## EXERCISE AIM
Reproduce every record below exactly, with the pictures left out.

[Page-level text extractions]
|---|

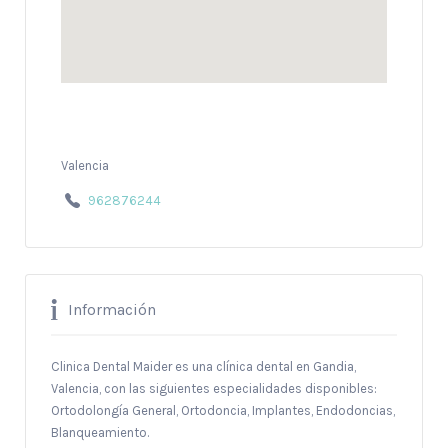
Valencia
962876244
Información
Clinica Dental Maider es una clínica dental en Gandia,
Valencia, con las siguientes especialidades disponibles:
Ortodolongía General, Ortodoncia, Implantes, Endodoncias,
Blanqueamiento.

|---|

## SOLUTION TO THIS EXERCISE
Valencia
962876244
Información
Clinica Dental Maider es una clínica dental en Gandia,
Valencia, con las siguientes especialidades disponibles:
Ortodolongía General, Ortodoncia, Implantes, Endodoncias,
Blanqueamiento.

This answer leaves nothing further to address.